Carolyn is drawing parallels between the Armenian and the Georgian alphabet: such as the fact that both were developed for a specific language, and are used by their people exclusively.
Adi Stern, Head of the Department of Visual Communication at the Bezalel Academy in Jerusalem, is captivating our attention with examples of students’ work.
In her keynote presentation Fiona Ross is emphasising the importance of the design brief as a starting point for typeface design. Focussing on South Asian scripts, this is just as relevant for other scripts: it is the consideration where, how and for what a typeface is used.
GRANSHAN conference is complemented by a number of exhibitions: ATypI’s Letter2 exhibitions, GRANSHAN’s 2016 competition winners, TUMO students’ work, a group calligraphy project by Ruben Malayan as well an exhibition by the Association of Georgian Typefaces.
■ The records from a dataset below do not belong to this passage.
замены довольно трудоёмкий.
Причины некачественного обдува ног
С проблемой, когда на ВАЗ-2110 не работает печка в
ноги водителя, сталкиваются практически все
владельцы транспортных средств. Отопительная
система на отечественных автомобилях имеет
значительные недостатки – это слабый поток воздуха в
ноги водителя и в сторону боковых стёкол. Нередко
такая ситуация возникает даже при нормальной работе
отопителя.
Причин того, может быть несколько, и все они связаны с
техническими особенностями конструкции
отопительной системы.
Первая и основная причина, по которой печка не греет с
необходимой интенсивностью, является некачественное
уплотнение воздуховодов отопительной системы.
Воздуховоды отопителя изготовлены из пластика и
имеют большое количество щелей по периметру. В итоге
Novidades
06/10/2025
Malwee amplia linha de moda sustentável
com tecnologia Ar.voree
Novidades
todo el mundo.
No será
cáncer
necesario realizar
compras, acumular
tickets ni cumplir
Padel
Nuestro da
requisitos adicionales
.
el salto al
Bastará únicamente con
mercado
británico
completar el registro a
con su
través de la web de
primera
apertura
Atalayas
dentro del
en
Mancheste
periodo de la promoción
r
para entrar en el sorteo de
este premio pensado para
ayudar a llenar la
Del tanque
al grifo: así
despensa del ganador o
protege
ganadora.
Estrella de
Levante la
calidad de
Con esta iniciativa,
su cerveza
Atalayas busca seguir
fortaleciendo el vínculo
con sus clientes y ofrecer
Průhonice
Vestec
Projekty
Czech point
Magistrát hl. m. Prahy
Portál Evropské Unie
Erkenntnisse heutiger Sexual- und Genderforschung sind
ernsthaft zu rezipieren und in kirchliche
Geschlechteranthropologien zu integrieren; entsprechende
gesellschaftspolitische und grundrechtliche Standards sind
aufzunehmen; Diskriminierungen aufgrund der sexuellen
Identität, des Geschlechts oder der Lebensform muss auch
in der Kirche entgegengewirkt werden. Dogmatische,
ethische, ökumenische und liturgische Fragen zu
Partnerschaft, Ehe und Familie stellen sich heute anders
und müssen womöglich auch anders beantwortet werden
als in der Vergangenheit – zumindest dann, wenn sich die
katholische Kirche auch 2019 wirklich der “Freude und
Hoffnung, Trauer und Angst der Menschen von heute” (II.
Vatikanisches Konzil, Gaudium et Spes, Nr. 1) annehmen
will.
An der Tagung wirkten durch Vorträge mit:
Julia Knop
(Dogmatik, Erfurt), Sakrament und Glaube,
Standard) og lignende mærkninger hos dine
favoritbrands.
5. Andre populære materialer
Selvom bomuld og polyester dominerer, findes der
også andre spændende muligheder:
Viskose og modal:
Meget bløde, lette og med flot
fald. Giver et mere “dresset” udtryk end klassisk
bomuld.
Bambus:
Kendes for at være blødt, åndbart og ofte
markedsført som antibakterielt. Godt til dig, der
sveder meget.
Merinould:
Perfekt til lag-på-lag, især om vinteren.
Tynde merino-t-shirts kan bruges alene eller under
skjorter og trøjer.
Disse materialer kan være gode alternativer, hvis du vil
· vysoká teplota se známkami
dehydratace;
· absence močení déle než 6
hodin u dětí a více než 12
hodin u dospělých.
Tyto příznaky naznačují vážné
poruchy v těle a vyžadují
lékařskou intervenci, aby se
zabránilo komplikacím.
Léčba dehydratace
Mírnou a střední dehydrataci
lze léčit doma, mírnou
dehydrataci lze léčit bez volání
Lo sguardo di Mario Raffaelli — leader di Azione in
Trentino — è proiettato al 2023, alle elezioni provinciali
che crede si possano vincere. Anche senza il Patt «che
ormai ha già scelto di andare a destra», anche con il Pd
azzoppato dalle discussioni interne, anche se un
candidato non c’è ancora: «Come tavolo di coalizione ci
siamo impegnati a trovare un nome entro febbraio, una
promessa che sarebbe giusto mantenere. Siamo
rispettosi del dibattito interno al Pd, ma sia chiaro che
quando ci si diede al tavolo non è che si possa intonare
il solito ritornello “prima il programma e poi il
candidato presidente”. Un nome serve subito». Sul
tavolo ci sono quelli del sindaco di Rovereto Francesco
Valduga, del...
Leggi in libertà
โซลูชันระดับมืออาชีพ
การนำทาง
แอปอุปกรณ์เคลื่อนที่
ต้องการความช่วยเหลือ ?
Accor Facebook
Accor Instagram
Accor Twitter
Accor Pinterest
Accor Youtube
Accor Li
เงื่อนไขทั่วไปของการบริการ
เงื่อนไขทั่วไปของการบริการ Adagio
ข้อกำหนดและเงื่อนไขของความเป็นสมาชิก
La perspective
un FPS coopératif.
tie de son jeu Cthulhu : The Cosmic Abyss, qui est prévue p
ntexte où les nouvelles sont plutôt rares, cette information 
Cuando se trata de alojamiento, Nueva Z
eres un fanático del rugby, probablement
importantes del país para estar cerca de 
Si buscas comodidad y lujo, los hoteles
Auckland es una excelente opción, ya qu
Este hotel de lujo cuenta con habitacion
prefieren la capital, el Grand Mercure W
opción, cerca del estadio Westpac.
We are surrounded and engulfed in letters!
Cinema and film making has a strong history in Egypt. Haytham Nawar is presenting expressive designs of lettering in cinema posters and film booklets of the Golden Era (1940s-70s) and comparing them to later digital examples
Three talks by Alexei Vanyashin, Kyrylo Tkachov and Ilja Ruderman about Cyrillic are followed by a lively discussion. About variants, standards, cultural diversity and the current practice – living letters indeed!